✅Relating to Medicaid and child health plan program coverage and reimbursement for childhood cranial remolding orthosis.
HB 426
✅ HB 426: Medicaid coverage for infant cranial helmets
What it says it does:
Requires Texas Medicaid and CHIP to cover cranial remolding orthoses for children with specific cranial deformities like plagiocephaly, brachycephaly, or craniosynostosis. Coverage must be no less favorable than other orthotic devices.
What it actually changes:
Adds a new mandatory benefit to Medicaid and CHIP, ensuring that helmet therapy can no longer be denied as “cosmetic” if medical criteria are met. It defines age limits, therapy prerequisites, and measurement thresholds, and lets HHSC delay implementation only if a federal waiver is required.
Who is pushing for it:
Support came from orthotics providers such as Hanger Clinic and Ottobock, hospitals in the Children’s Hospital Association of Texas, the Texas Medical Association, and Methodist Healthcare Ministries. HHSC staff registered “on” the bill.
Who benefits:
Families whose infants need helmet therapy gain coverage for what was often an out-of-pocket cost. Orthotics providers and pediatric hospitals gain predictable reimbursement and steady patient flow.
Who gets left out or exposed:
Families outside Medicaid or CHIP are unaffected. Managed care organizations lose discretion to classify helmets as elective, and HHSC must manage new costs and rulemaking without added resources.
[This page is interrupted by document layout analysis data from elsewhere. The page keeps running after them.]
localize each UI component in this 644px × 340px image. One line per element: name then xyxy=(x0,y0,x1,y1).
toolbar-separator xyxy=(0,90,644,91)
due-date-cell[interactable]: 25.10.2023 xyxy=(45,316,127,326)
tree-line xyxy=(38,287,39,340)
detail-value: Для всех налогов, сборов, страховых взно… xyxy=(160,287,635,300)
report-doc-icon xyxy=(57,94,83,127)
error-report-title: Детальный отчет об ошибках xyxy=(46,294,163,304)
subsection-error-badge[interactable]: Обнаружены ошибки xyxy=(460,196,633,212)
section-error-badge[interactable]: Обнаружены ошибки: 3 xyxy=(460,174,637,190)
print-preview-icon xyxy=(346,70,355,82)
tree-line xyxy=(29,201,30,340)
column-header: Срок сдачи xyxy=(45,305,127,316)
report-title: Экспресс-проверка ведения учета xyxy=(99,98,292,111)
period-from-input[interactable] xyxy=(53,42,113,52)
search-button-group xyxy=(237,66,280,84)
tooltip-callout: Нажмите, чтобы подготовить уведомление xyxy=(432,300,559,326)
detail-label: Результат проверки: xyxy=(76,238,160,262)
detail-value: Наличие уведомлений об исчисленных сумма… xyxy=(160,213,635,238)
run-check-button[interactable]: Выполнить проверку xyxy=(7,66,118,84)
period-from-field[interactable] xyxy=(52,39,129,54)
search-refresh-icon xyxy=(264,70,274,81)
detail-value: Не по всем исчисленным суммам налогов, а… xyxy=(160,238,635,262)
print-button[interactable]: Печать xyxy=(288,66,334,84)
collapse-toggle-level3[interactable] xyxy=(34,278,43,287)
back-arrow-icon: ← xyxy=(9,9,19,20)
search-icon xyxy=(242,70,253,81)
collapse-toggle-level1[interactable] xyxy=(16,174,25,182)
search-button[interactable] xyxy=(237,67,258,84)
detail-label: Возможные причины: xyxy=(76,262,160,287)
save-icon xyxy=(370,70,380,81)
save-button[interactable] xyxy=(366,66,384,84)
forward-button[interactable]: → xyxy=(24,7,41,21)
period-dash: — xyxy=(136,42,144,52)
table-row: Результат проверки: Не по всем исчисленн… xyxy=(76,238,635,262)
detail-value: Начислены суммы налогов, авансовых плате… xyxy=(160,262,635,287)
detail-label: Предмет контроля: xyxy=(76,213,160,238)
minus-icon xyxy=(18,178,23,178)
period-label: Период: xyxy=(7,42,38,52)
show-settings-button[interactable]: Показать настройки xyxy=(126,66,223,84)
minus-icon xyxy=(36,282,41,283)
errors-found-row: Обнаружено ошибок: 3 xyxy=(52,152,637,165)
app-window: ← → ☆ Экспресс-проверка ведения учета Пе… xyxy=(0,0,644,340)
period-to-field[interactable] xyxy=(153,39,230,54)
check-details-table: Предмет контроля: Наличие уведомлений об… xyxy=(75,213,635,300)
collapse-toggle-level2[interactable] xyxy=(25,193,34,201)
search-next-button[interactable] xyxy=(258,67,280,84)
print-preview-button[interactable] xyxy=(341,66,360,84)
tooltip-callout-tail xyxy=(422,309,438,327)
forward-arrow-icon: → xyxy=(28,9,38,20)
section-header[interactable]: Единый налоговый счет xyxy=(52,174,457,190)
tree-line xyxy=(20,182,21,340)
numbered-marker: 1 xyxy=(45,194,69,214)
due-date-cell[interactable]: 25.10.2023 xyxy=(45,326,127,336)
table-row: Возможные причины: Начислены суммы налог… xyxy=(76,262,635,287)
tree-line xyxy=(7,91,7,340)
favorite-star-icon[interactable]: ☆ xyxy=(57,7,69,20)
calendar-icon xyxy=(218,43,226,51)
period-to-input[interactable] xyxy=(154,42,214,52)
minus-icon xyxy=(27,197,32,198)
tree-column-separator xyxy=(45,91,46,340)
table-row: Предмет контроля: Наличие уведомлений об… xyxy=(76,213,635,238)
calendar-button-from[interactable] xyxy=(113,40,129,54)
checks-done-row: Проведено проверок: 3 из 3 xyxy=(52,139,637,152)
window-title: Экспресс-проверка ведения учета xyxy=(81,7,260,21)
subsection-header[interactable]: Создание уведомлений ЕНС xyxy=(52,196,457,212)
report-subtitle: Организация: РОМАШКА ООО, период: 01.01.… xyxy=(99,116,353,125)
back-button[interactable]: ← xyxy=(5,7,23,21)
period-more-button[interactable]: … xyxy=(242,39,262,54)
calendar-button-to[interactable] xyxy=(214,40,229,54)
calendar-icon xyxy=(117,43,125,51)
Why this matters long term:
It sets a precedent for defining pediatric coverage by statute rather than agency discretion, strengthening patient rights but also creating ongoing fiscal obligations. It shows how targeted benefit mandates can close medical gaps without major program redesign.
What to watch next:
Implementation timing and rate-setting by HHSC will decide real access. If policy updates lag or rates are too low, coverage may exist on paper but not in practice. Legislative oversight should ensure timelines and adequate funding.
Bottom line:
HB 426 is a family-centered correction to past denials, converting a disputed therapy into a guaranteed benefit. It relies on agency follow-through, not new bureaucracy, and its success will depend on transparent rollout and fair reimbursement.